Bin über jeden Hinweis und jede Anregung dankbar.

von
KSC

Zu 1 fragen Sie Ihre Krankenkasse, zu 2 die Agentur für Arbeit.

Eine Wiedereingliederung können Sie bei der DRV beantragen. Ob die dann bewilligt wird und in welcher Form wird im Einzelfall entschieden.

Ob Sie im Zweifel eine finanzierte Eingliederung brauchen oder ob es auch ohne Eingliederung möglich ist leichte Arbeiten halbtags anzunehmen, kann keiner im Forum beurteilen.
Das wissen Sie sobald über einen Antrag entschieden ist.

von
Stefan P.

Danke sehr.

Experten-Antwort

1. Versicherte erhalten nach § 48 SGB V Krankengeld ohne zeitliche Begrenzung, für den Fall der Arbeitsunfähigkeit wegen derselben Krankheit jedoch für längstens achtundsiebzig Wochen innerhalb von je drei Jahren, gerechnet vom Tage des Beginns der Arbeitsunfähigkeit an.
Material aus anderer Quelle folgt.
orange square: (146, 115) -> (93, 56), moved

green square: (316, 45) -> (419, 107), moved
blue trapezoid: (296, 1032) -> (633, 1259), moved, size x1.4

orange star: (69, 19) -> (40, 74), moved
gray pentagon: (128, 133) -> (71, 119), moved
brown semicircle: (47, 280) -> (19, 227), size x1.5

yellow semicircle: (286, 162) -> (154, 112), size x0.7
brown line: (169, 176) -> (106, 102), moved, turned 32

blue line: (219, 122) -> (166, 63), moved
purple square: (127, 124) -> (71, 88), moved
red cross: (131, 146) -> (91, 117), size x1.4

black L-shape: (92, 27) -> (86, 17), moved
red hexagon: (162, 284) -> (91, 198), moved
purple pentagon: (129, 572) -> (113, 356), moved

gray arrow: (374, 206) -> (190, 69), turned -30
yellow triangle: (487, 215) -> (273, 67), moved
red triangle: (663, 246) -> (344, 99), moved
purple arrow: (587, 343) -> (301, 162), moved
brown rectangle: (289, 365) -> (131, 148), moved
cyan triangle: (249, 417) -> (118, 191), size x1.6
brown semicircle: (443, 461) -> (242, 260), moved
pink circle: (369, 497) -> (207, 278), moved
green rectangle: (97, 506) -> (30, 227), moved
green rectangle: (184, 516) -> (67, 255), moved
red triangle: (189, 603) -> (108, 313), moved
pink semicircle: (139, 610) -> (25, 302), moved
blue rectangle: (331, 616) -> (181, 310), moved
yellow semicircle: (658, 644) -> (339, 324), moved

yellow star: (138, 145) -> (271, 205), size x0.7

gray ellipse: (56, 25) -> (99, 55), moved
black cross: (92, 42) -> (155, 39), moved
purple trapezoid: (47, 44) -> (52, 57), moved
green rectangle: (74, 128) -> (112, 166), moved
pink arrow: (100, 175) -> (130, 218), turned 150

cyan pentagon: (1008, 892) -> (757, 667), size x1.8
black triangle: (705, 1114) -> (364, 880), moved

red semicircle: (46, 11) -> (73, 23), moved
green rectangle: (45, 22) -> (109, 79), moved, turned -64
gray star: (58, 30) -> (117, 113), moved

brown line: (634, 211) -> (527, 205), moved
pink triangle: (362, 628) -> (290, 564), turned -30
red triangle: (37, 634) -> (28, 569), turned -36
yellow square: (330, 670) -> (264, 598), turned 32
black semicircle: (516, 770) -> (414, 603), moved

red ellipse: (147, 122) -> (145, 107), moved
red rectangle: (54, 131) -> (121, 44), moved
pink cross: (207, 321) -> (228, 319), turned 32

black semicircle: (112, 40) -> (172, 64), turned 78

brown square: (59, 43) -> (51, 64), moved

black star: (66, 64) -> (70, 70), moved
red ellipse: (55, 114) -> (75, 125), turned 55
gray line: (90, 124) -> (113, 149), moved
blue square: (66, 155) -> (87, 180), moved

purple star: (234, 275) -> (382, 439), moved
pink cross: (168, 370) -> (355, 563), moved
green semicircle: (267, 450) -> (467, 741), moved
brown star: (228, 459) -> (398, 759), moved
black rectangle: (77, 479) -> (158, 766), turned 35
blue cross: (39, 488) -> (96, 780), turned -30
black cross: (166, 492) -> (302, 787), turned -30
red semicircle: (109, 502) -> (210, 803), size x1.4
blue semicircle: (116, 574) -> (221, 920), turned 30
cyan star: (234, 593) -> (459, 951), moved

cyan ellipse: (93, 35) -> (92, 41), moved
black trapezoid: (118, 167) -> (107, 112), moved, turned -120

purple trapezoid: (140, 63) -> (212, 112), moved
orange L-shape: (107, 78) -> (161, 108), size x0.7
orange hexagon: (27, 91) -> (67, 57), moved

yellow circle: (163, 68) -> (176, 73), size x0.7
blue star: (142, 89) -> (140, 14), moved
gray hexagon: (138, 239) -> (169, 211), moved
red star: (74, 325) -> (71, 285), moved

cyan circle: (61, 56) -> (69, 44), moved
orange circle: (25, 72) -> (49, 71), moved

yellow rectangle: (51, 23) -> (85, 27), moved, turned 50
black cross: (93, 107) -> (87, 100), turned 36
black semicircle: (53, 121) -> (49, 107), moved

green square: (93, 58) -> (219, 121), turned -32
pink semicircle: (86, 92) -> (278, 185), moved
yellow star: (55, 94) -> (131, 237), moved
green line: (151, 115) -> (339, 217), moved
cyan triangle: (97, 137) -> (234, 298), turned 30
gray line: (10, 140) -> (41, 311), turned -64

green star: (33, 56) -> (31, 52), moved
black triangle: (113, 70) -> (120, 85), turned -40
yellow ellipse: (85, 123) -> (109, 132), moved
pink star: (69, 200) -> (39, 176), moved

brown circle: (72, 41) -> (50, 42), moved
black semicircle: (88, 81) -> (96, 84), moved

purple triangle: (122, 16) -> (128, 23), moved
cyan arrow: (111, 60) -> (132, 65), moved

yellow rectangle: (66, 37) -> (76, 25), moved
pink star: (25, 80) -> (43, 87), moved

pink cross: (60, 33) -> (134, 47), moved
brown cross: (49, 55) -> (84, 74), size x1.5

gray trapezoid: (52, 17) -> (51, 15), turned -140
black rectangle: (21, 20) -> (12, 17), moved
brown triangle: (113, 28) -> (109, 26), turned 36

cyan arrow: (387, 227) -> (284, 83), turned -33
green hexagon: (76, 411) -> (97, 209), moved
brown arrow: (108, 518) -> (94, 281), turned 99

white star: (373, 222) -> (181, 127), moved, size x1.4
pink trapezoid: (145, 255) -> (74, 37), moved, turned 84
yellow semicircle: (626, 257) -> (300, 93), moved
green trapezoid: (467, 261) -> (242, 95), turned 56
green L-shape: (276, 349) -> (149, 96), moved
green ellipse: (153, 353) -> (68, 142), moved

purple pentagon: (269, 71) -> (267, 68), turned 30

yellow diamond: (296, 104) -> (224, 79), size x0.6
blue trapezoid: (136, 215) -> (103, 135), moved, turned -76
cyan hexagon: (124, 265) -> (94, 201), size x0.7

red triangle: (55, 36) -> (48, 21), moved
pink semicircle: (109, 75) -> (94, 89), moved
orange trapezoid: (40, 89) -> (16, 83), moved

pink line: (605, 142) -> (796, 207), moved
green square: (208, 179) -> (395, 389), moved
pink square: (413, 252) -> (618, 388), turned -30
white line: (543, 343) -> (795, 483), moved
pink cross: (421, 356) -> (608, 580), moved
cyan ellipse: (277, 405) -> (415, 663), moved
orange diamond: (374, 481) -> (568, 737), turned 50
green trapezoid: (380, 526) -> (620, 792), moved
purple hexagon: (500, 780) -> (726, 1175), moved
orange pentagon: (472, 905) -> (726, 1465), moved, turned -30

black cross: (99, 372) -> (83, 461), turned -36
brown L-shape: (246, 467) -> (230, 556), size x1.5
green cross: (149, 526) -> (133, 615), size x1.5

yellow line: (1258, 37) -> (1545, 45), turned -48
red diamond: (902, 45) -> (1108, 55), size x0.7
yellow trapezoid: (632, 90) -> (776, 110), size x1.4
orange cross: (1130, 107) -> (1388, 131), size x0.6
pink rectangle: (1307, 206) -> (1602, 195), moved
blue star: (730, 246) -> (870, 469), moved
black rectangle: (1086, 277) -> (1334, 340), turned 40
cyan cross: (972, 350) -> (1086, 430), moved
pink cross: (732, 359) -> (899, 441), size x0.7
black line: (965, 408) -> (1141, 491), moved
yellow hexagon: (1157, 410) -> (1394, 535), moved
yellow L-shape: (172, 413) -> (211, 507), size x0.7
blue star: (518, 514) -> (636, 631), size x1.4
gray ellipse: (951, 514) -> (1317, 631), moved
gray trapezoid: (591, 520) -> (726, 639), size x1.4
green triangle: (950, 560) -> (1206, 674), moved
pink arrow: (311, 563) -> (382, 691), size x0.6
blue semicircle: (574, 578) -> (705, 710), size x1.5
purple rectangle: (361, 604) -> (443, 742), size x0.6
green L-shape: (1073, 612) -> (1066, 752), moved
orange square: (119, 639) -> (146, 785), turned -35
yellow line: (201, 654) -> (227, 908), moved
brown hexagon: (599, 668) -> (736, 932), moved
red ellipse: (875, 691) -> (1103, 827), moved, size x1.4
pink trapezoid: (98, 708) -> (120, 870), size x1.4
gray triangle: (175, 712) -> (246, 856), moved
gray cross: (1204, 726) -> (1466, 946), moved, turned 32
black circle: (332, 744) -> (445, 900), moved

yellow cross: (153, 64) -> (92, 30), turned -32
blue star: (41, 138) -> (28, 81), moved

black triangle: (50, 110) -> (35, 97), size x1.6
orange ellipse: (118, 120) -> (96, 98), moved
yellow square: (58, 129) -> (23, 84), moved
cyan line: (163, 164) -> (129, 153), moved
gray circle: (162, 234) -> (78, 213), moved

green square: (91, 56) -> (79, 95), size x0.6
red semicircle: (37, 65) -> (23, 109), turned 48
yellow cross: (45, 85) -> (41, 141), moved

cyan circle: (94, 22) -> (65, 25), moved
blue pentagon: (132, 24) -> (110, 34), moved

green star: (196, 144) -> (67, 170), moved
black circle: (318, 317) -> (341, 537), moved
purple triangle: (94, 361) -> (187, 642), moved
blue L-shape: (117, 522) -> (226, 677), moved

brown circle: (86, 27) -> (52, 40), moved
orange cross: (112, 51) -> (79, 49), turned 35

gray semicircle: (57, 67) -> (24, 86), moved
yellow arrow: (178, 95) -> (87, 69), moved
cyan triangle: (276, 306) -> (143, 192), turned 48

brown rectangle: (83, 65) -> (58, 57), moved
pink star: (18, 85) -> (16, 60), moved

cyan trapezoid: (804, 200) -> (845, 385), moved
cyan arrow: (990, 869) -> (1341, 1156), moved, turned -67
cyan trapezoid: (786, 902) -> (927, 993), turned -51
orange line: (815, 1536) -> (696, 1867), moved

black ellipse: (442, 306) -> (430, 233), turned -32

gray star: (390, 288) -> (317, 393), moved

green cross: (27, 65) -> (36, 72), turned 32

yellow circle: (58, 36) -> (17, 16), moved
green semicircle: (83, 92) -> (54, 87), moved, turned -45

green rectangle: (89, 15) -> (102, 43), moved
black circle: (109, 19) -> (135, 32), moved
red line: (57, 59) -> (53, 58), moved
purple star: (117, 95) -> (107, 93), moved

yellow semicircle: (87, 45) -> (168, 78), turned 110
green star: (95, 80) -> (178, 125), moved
Tritt während der Arbeitsunfähigkeit eine weitere Krankheit hinzu, wird die Leistungsdauer nicht verlängert.
Für Versicherte, die im letzten Dreijahreszeitraum wegen derselben Krankheit für achtundsiebzig Wochen Krankengeld bezogen haben, besteht nach Beginn eines neuen Dreijahreszeitraums ein neuer Anspruch auf Krankengeld wegen derselben Krankheit, wenn sie bei Eintritt der erneuten Arbeitsunfähigkeit mit Anspruch auf Krankengeld versichert sind und in der Zwischenzeit mindestens sechs Monate
- nicht wegen dieser Krankheit arbeitsunfähig waren und
- erwerbstätig waren oder der Arbeitsvermittlung zur Verfügung standen.
Bitte wenden Sie dich diesbzgl. an Ihre Krankenkasse.

2. Dies können Sie bei der zuständigen Arbeitsagentur nachfragen.

3. Ihr zuständiger RV-Träger, dort können Sie einen Antrag stellem.